Les recherches révèlent que les jeunes joueurs sont peu exposés au jeu de tête.
Les recherches révèlent que les jeunes joueurs sont peu exposés au jeu de tête.©Cosmin Iftode

• Les joueurs juniors sont peu exposés au jeu de tête, en particulier dans les matches ; la majorité des joueurs de moins de 12 ans ne touche jamais le ballon de la tête pendant un match, ou alors une fois seulement.

• Il semblerait que ce soit dans les équipes de garçons de moins de 10 ans que le jeu de tête est le moins présent, suivi des équipes de filles de moins de 16 ans et de moins de 12 ans. Les garçons de moins de 16 ans sont par contre ceux qui sont le plus exposés au jeu de tête, dans cet échantillon.

• Il existe de très grandes disparités entre les différents pays.

Travail de recherche : Hampden Sports Clinic et le Greater Glasgow & Clyde Health Board (Écosse)

Ce projet de recherche avait deux objectifs :

• Répertorier les protocoles existants concernant le jeu de tête et la gestion des commotions cérébrales dans le football junior au sein des différentes associations nationales.

• Déterminer comment ces protocoles sont mis en œuvre par les entraîneurs de football junior au sein de plusieurs associations nationales.

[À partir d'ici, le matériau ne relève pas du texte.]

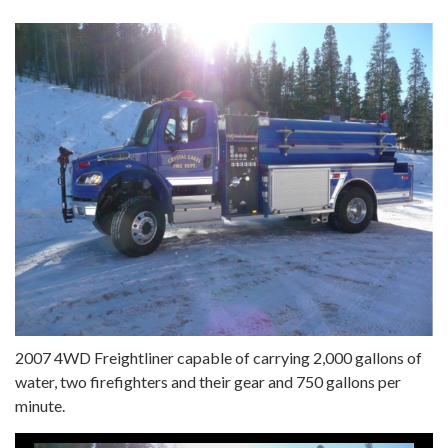
2007 4WD Freightliner capable of carrying 2,000 gallons of
water, two firefighters and their gear and 750 gallons per
minute.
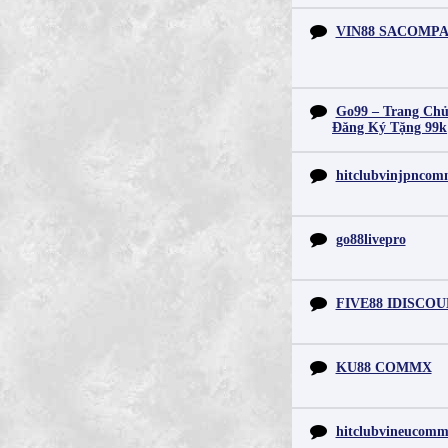
VIN88 SACOMP
Go99 – Trang Chủ
Đăng Ký Tặng 99k
hitclubvinjpnco
go88livepro
FIVE88 IDISCO
KU88 COMMX
hitclubvineucom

Le groupe d’étude a envoyé deux types de questionnaires aux associations nationales de l’UEFA :

• l’un pour évaluer si des directives relatives à la gestion des commotions cérébrales et au jeu de tête dans le football junior existaient déjà ;

• l’autre pour poser des questions précises aux entraîneurs au sujet de l’exposition des joueurs au jeu de tête dans les matches et à l’entraînement (fréquence et durée) en fonction de leur catégories d’âge et de leur genre, de la taille des ballons, et de l’enseignement ou non de la technique.

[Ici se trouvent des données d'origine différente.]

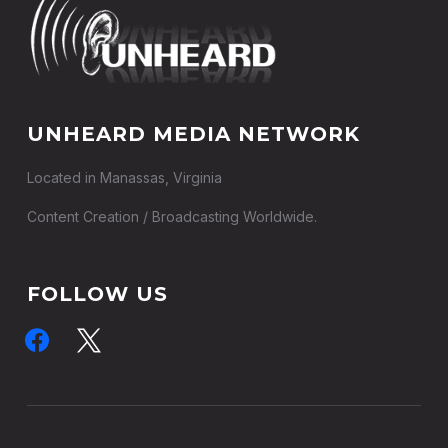
UNHEARD MEDIA NETWORK
Located in Manassas, Virginia
Content Creation / Broadcasting Worldwide.
FOLLOW US
facebook
x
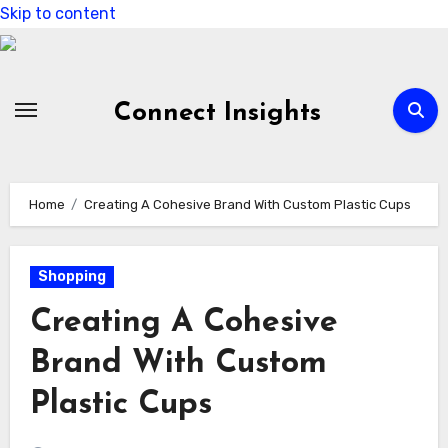
Skip to content
Connect Insights
Home
Creating A Cohesive Brand With Custom Plastic Cups
Shopping
Creating A Cohesive
Brand With Custom
Plastic Cups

Les réponses formulées dans ces questionnaires révèlent que :

• quatre des 55 associations membres de l'UEFA avaient déjà des directives concernant le jeu de tête chez les joueurs juniors ;

• si le niveau de connaissances des entraîneurs en matière de jeu de tête est variable, il fait cependant apparaître des lacunes spécifiques flagrantes.

Le projet de recherche écossais sera bientôt soumis à une revue médicale pour publication.